YOUR ASSIGNMENT: How many lines of these entries include the string "Stokvis"? State the number alone.

DATA LISTING:

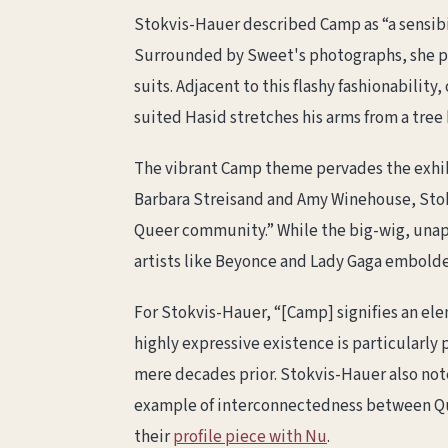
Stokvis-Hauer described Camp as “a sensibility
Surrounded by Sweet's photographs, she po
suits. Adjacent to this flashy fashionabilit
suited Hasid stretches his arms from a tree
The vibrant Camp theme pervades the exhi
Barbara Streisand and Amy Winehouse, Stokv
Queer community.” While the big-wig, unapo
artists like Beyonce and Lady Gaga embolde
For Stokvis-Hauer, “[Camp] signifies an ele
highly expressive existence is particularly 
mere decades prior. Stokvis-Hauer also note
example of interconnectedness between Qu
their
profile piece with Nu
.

---

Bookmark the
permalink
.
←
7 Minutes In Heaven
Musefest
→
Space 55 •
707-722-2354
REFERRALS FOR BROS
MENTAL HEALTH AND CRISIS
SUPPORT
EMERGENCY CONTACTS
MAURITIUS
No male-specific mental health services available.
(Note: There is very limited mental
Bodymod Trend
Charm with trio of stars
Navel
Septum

...

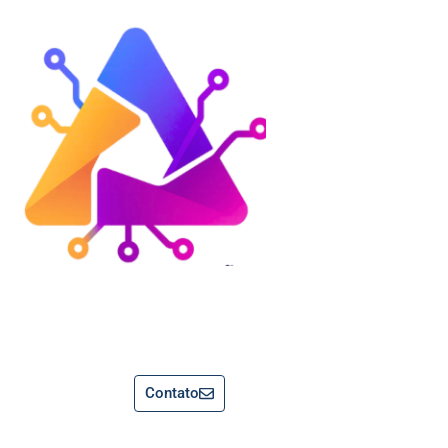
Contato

ANSWER SECTION: 3